Let's pretend I don't have a PhD and don't know what that statement means though, can I get a summary?
Shorter and less accurate than the Wikipedia page: A SNP is a single nucleotide polymorphism, a single letter variation in a genome. This study measured about half a million SNPs for each person. A statistical test is then performed to see how well each SNP site predicts the trait, generating a p-value. If a single such test were being performed, then typical "significant" p-value levels would be 0.05 or 0.01 or 0.001, these are arbitrary but generally accepted. For data from SNPs unassocisted with the trait, p-values come randomly and uniformlay from the range 0 to 1. So with a hundred SNPs unassocisted with the trait, a person would expect about one p-value at <= 0.01. There are many ways to correct for these multiple hypothesis tests. For GWAS, the generally accepted significance levels are 5e-8, which under the rubric of the fancily named but simple Bonferroni correction, would be equivalent to a 0.01 to 0.05 p-value from a single test. These two reported SNPs, when correcting for multiple testing, don't meet the standard definition of significant.

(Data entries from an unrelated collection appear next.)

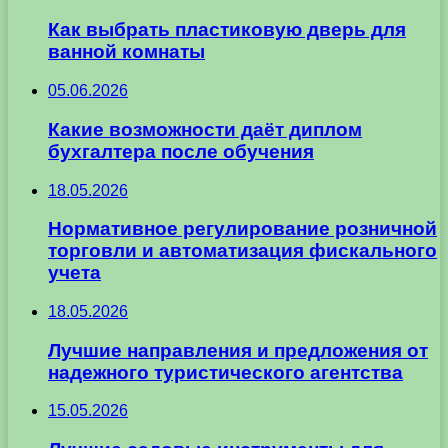
Как выбрать пластиковую дверь для
ванной комнаты
05.06.2026
Какие возможности даёт диплом
бухгалтера после обучения
18.05.2026
Нормативное регулирование розничной
торговли и автоматизация фискального
учета
18.05.2026
Лучшие направления и предложения от
надежного туристического агентства
15.05.2026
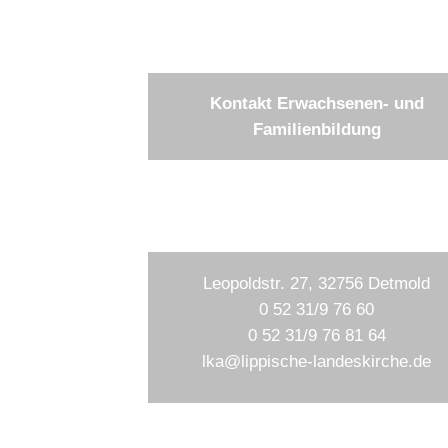
Kontakt Erwachsenen- und
Familienbildung
Leopoldstr. 27, 32756 Detmold
0 52 31/9 76 60
0 52 31/9 76 81 64
lka@lippische-landeskirche.de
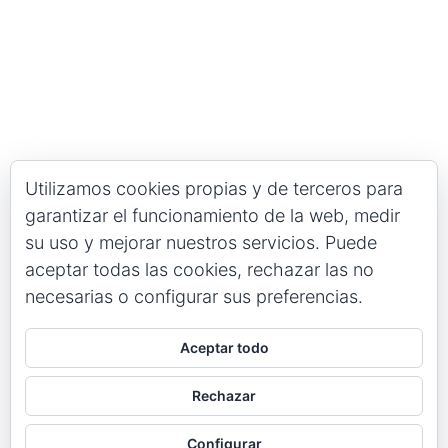
Utilizamos cookies propias y de terceros para
garantizar el funcionamiento de la web, medir
su uso y mejorar nuestros servicios. Puede
aceptar todas las cookies, rechazar las no
necesarias o configurar sus preferencias.
Aceptar todo
Rechazar
Configurar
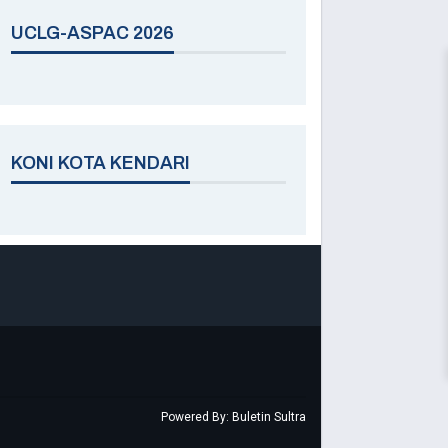
UCLG-ASPAC 2026
KONI KOTA KENDARI
Powered By:
Buletin Sultra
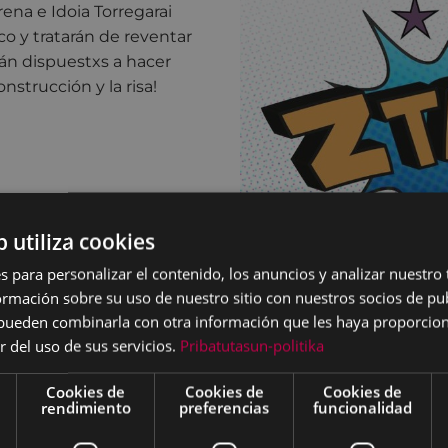
ena e Idoia Torregarai
 y tratarán de reventar
án dispuestxs a hacer
onstrucción y la risa!
b utiliza cookies
s para personalizar el contenido, los anuncios y analizar nuestro
mación sobre su uso de nuestro sitio con nuestros socios de pub
s pueden combinarla con otra información que les haya proporci
r del uso de sus servicios.
Pribatutasun-politika
Cookies de
Cookies de
Cookies de
rendimiento
preferencias
funcionalidad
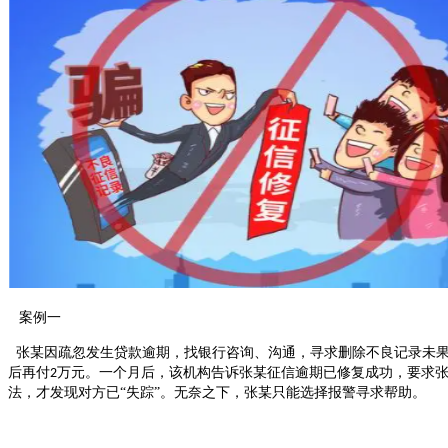
案例一
张某因疏忽发生贷款逾期，找银行咨询、沟通，寻求删除不良记录未果
后再付
万元。
一个月后，该机构告诉张某征信逾期已修复成功，要求
2
法，才发现对方已
“失踪”。无奈之下，张某只能选择报警寻求帮助。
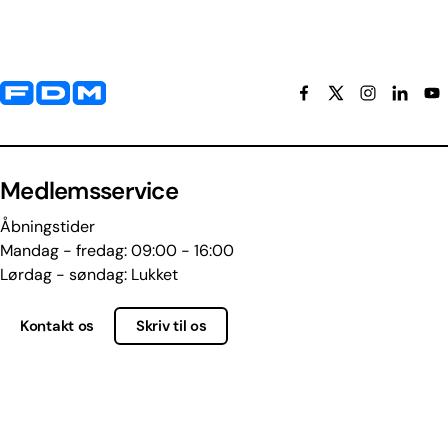
Yderligere information og kontaktoplysninger
Medlemsservice
Åbningstider
Mandag - fredag: 09:00 - 16:00
Lørdag - søndag: Lukket
Kontakt os
Skriv til os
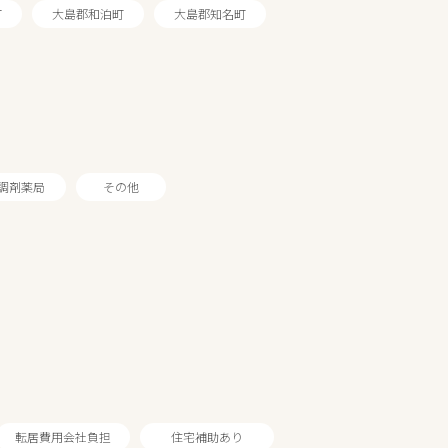
町
大島郡和泊町
大島郡知名町
調剤薬局
その他
転居費用会社負担
住宅補助あり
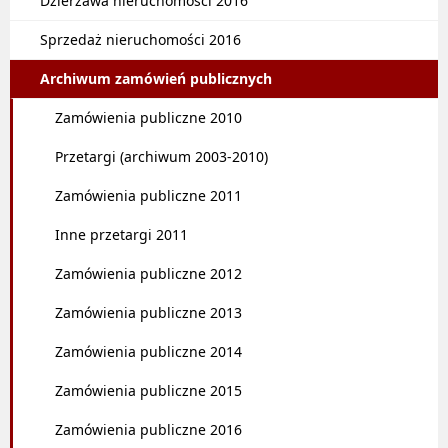
Dzierżawa nieruchomości 2016
Sprzedaż nieruchomości 2016
Archiwum zamówień publicznych
Zamówienia publiczne 2010
Przetargi (archiwum 2003-2010)
Zamówienia publiczne 2011
Inne przetargi 2011
Zamówienia publiczne 2012
Zamówienia publiczne 2013
Zamówienia publiczne 2014
Zamówienia publiczne 2015
Zamówienia publiczne 2016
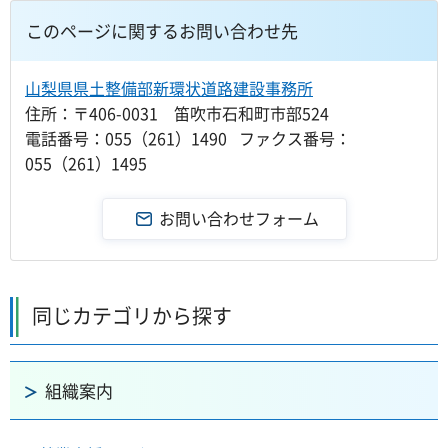
このページに関するお問い合わせ先
山梨県県土整備部新環状道路建設事務所
住所：〒406-0031 笛吹市石和町市部524
電話番号：055（261）1490 ファクス番号：
055（261）1495
同じカテゴリから探す
組織案内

It means the result could plausibly have occurred just by chance. The odds may be against it being chance, but it is at least plausible.
Eh, not really. What you said is true of any p value. It's tautological.
This may help: https://en.wikipedia.org/wiki/Genome-wide_association_study

They found "support" for associations between homosexuality and some specific genetic code positions, but not strong enough evidence to be very sure of anything ("significance").